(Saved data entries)
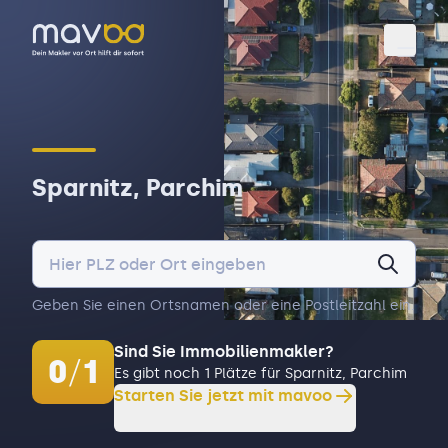
Toggl
Sparnitz, Parchim
Geben Sie einen Ortsnamen oder eine Postleitzahl ein.
Sind Sie Immobilienmakler?
0
/
1
Es gibt noch 1 Plätze für Sparnitz, Parchim
Starten Sie jetzt mit mavoo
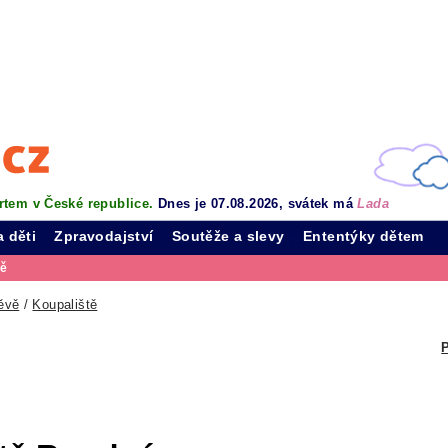
rtem v České republice.
Dnes je 07.08.2026, svátek má
Lada
a děti
Zpravodajství
Soutěže a slevy
Ententýky dětem
vě
ěvě
/
Koupaliště
P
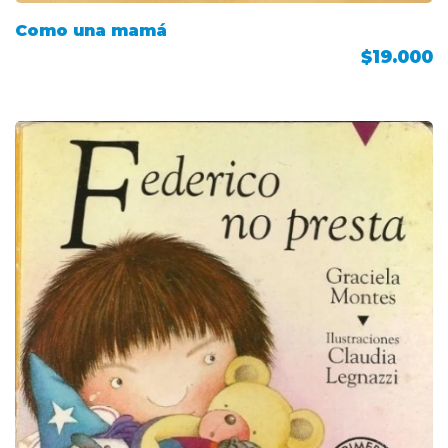
Como una mamá
$19.000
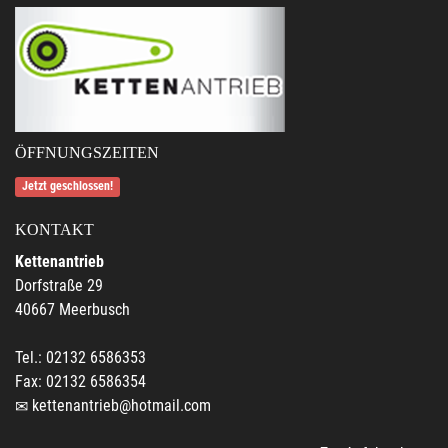
ÖFFNUNGSZEITEN
Jetzt geschlossen!
KONTAKT
Kettenantrieb
Dorfstraße 29
40667 Meerbusch
Tel.: 02132 6586353
Fax: 02132 6586354
kettenantrieb@hotmail.com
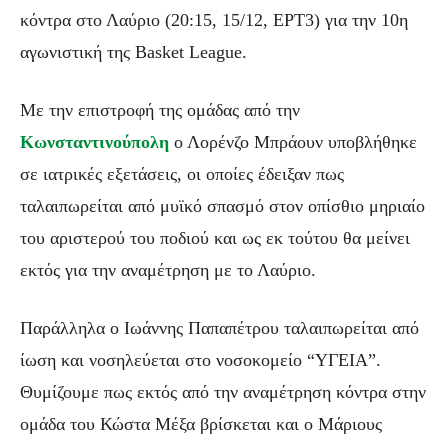
κόντρα στο Λαύριο (20:15, 15/12, ΕΡΤ3) για την 10η
αγωνιστική της Basket League.
Με την επιστροφή της ομάδας από την
Κωνσταντινούπολη
ο Λορένζο Μπράουν υποβλήθηκε
σε ιατρικές εξετάσεις, οι οποίες έδειξαν πως
ταλαιπωρείται από μυϊκό σπασμό στον οπίσθιο μηριαίο
του αριστερού του ποδιού και ως εκ τούτου θα μείνει
εκτός για την αναμέτρηση με το Λαύριο.
Παράλληλα ο Ιωάννης Παπαπέτρου ταλαιπωρείται από
ίωση και νοσηλεύεται στο νοσοκομείο “ΥΓΕΙΑ”.
Θυμίζουμε πως εκτός από την αναμέτρηση κόντρα στην
ομάδα του Κώστα Μέξα βρίσκεται και ο Μάριους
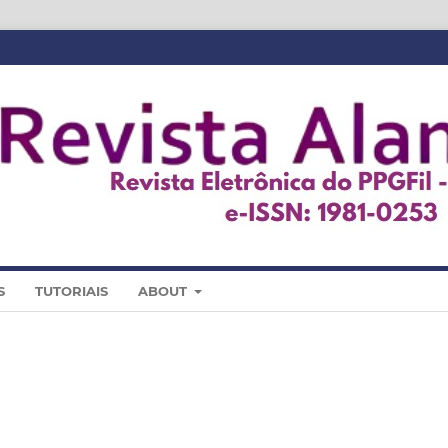
S
TUTORIAIS
ABOUT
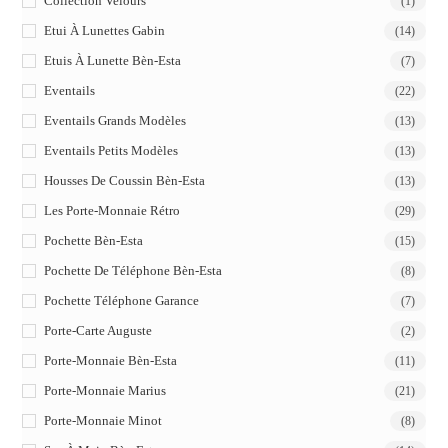
Collection Velours
(1)
Etui À Lunettes Gabin
(14)
Etuis À Lunette Bèn-Esta
(7)
Eventails
(22)
Eventails Grands Modèles
(13)
Eventails Petits Modèles
(13)
Housses De Coussin Bèn-Esta
(13)
Les Porte-Monnaie Rétro
(29)
Pochette Bèn-Esta
(15)
Pochette De Téléphone Bèn-Esta
(8)
Pochette Téléphone Garance
(7)
Porte-Carte Auguste
(2)
Porte-Monnaie Bèn-Esta
(11)
Porte-Monnaie Marius
(21)
Porte-Monnaie Minot
(8)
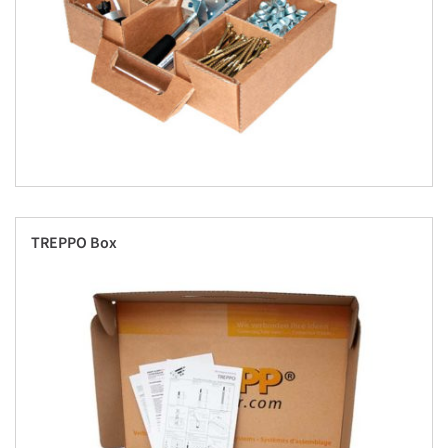
TREPPO Box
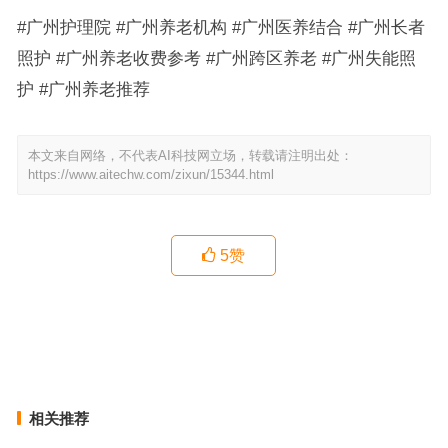
#广州护理院 #广州养老机构 #广州医养结合 #广州长者
照护 #广州养老收费参考 #广州跨区养老 #广州失能照
护 #广州养老推荐
本文来自网络，不代表AI科技网立场，转载请注明出处：
https://www.aitechw.com/zixun/15344.html
5
赞
番禺贵达有爱养老护理院：为鼻饲全护理母亲算一笔月度费用账
广州各区适配万元月度预算的长期照料机构选择思路，广州白云和熹
会颐养中心参考
上一篇
下一篇
相关推荐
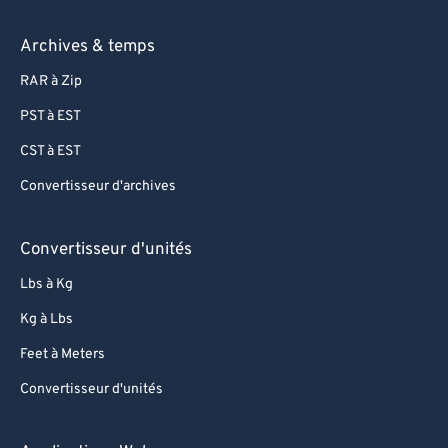
Archives & temps
RAR à Zip
PST à EST
CST à EST
Convertisseur d'archives
Convertisseur d'unités
Lbs à Kg
Kg à Lbs
Feet à Meters
Convertisseur d'unités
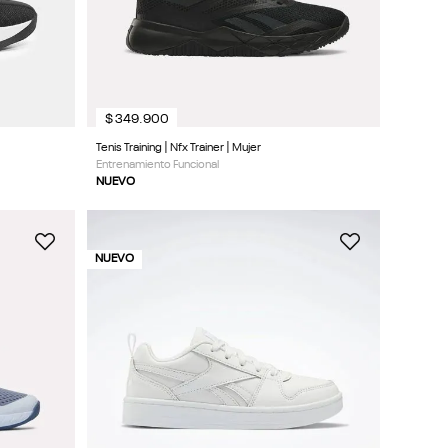
$
349
.
900
Tenis Training | Nfx Trainer | Mujer
Entrenamiento Funcional
NUEVO
NUEVO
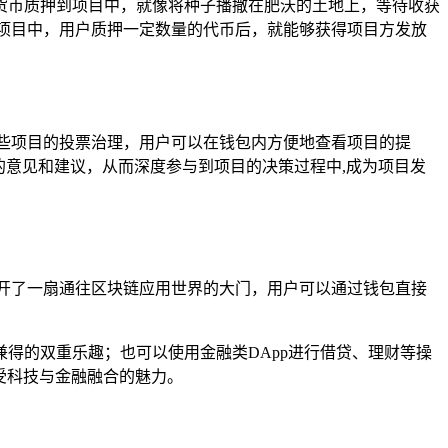
货币质押到项目中，就像将种子播撒在肥沃的土地上，等待收获
项目中，用户质押一定数量的代币后，就能够获得项目方发放
些项目的投票治理，用户可以在钱包内方便地查看项目的提
的意见和建议，从而深度参与到项目的决策过程中,成为项目发
打开了一扇通往区块链应用世界的大门，用户可以通过钱包直接
得的双重乐趣；也可以使用金融类DApp进行借贷、理财等操
受科技与金融融合的魅力。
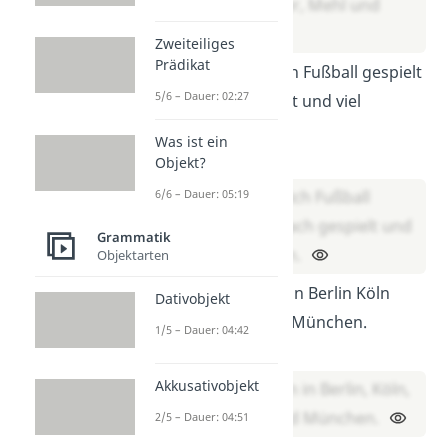
Zucker, Butter, Mehl und
Milch.
Zweiteiliges
Prädikat
Früher habe ich Fußball gespielt
5/6 – Dauer: 02:27
Schach gespielt und viel
gesungen.
Was ist ein
Lösung:
Objekt?
6/6 – Dauer: 05:19
Früher habe ich Fußball
gespielt, Schach gespielt und
Grammatik
viel gesungen.
Objektarten
Ich war schon in Berlin Köln
Dativobjekt
Hamburg und München.
1/5 – Dauer: 04:42
Lösung:
Akkusativobjekt
Ich war schon in Berlin, Köln,
Hamburg und München.
2/5 – Dauer: 04:51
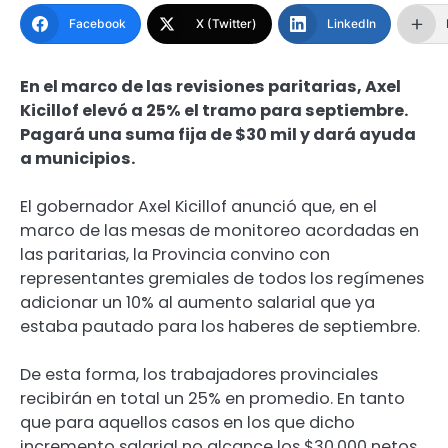
Facebook
X (Twitter)
LinkedIn
En el marco de las revisiones paritarias, Axel
Kicillof elevó a 25% el tramo para septiembre.
Pagará una suma fija de $30 mil y dará ayuda
a municipios.
El gobernador Axel Kicillof anunció que, en el
marco de las mesas de monitoreo acordadas en
las paritarias, la Provincia convino con
representantes gremiales de todos los regímenes
adicionar un 10% al aumento salarial que ya
estaba pautado para los haberes de septiembre.
De esta forma, los trabajadores provinciales
recibirán en total un 25% en promedio. En tanto
que para aquellos casos en los que dicho
incremento salarial no alcance los $30.000 netos,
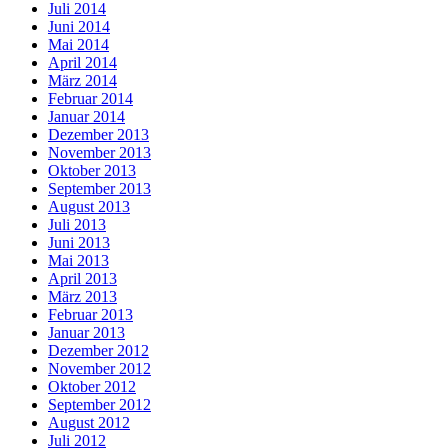
Juli 2014
Juni 2014
Mai 2014
April 2014
März 2014
Februar 2014
Januar 2014
Dezember 2013
November 2013
Oktober 2013
September 2013
August 2013
Juli 2013
Juni 2013
Mai 2013
April 2013
März 2013
Februar 2013
Januar 2013
Dezember 2012
November 2012
Oktober 2012
September 2012
August 2012
Juli 2012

■ **EXERCISE REQUIREMENTS**
Give back every record exactly, dropping its pictures.

■ **RESPONSE TO THE EXERCISE**
Toggl
Sparnitz, Parchim
Geben Sie einen Ortsnamen oder eine Postleitzahl ein.
Sind Sie Immobilienmakler?
0
/
1
Es gibt noch 1 Plätze für Sparnitz, Parchim
Starten Sie jetzt mit mavoo
rtem v České republice.
Dnes je 07.08.2026, svátek má
Lada
a děti
Zpravodajství
Soutěže a slevy
Ententýky dětem
vě
ěvě
/
Koupaliště
P
Como una mamá
$19.000
ÖFFNUNGSZEITEN
Jetzt geschlossen!
KONTAKT
Kettenantrieb
Dorfstraße 29
40667 Meerbusch
Tel.: 02132 6586353
Fax: 02132 6586354
kettenantrieb@hotmail.com
κόντρα στο Λαύριο (20:15, 15/12, ΕΡΤ3) για την 10η
αγωνιστική της Basket League.
Με την επιστροφή της ομάδας από την
Κωνσταντινούπολη
ο Λορένζο Μπράουν υποβλήθηκε
σε ιατρικές εξετάσεις, οι οποίες έδειξαν πως
ταλαιπωρείται από μυϊκό σπασμό στον οπίσθιο μηριαίο
του αριστερού του ποδιού και ως εκ τούτου θα μείνει
εκτός για την αναμέτρηση με το Λαύριο.
Παράλληλα ο Ιωάννης Παπαπέτρου ταλαιπωρείται από
ίωση και νοσηλεύεται στο νοσοκομείο “ΥΓΕΙΑ”.
Θυμίζουμε πως εκτός από την αναμέτρηση κόντρα στην
ομάδα του Κώστα Μέξα βρίσκεται και ο Μάριους
S
TUTORIAIS
ABOUT
Collection Velours
(1)
Etui À Lunettes Gabin
(14)
Etuis À Lunette Bèn-Esta
(7)
Eventails
(22)
Eventails Grands Modèles
(13)
Eventails Petits Modèles
(13)
Housses De Coussin Bèn-Esta
(13)
Les Porte-Monnaie Rétro
(29)
Pochette Bèn-Esta
(15)
Pochette De Téléphone Bèn-Esta
(8)
Pochette Téléphone Garance
(7)
Porte-Carte Auguste
(2)
Porte-Monnaie Bèn-Esta
(11)
Porte-Monnaie Marius
(21)
Porte-Monnaie Minot
(8)
TREPPO Box
#广州护理院 #广州养老机构 #广州医养结合 #广州长者
照护 #广州养老收费参考 #广州跨区养老 #广州失能照
护 #广州养老推荐
本文来自网络，不代表AI科技网立场，转载请注明出处：
https://www.aitechw.com/zixun/15344.html
5
赞
番禺贵达有爱养老护理院：为鼻饲全护理母亲算一笔月度费用账
广州各区适配万元月度预算的长期照料机构选择思路，广州白云和熹
会颐养中心参考
上一篇
下一篇
相关推荐
Archives & temps
RAR à Zip
PST à EST
CST à EST
Convertisseur d'archives
Convertisseur d'unités
Lbs à Kg
Kg à Lbs
Feet à Meters
Convertisseur d'unités
$
349
.
900
Tenis Training | Nfx Trainer | Mujer
Entrenamiento Funcional
NUEVO
NUEVO
货币质押到项目中，就像将种子播撒在肥沃的土地上，等待收获
项目中，用户质押一定数量的代币后，就能够获得项目方发放
些项目的投票治理，用户可以在钱包内方便地查看项目的提
的意见和建议，从而深度参与到项目的决策过程中,成为项目发
打开了一扇通往区块链应用世界的大门，用户可以通过钱包直接
得的双重乐趣；也可以使用金融类DApp进行借贷、理财等操
受科技与金融融合的魅力。
Zucker, Butter, Mehl und
Milch.
Zweiteiliges
Prädikat
Früher habe ich Fußball gespielt
5/6 – Dauer: 02:27
Schach gespielt und viel
gesungen.
Was ist ein
Lösung:
Objekt?
6/6 – Dauer: 05:19
Früher habe ich Fußball
gespielt, Schach gespielt und
Grammatik
viel gesungen.
Objektarten
Ich war schon in Berlin Köln
Dativobjekt
Hamburg und München.
1/5 – Dauer: 04:42
Lösung:
Akkusativobjekt
Ich war schon in Berlin, Köln,
Hamburg und München.
2/5 – Dauer: 04:51
Facebook
X (Twitter)
LinkedIn
En el marco de las revisiones paritarias, Axel
Kicillof elevó a 25% el tramo para septiembre.
Pagará una suma fija de $30 mil y dará ayuda
a municipios.
El gobernador Axel Kicillof anunció que, en el
marco de las mesas de monitoreo acordadas en
las paritarias, la Provincia convino con
representantes gremiales de todos los regímenes
adicionar un 10% al aumento salarial que ya
estaba pautado para los haberes de septiembre.
De esta forma, los trabajadores provinciales
recibirán en total un 25% en promedio. En tanto
que para aquellos casos en los que dicho
incremento salarial no alcance los $30.000 netos,
Juli 2014
Juni 2014
Mai 2014
April 2014
März 2014
Februar 2014
Januar 2014
Dezember 2013
November 2013
Oktober 2013
September 2013
August 2013
Juli 2013
Juni 2013
Mai 2013
April 2013
März 2013
Februar 2013
Januar 2013
Dezember 2012
November 2012
Oktober 2012
September 2012
August 2012
Juli 2012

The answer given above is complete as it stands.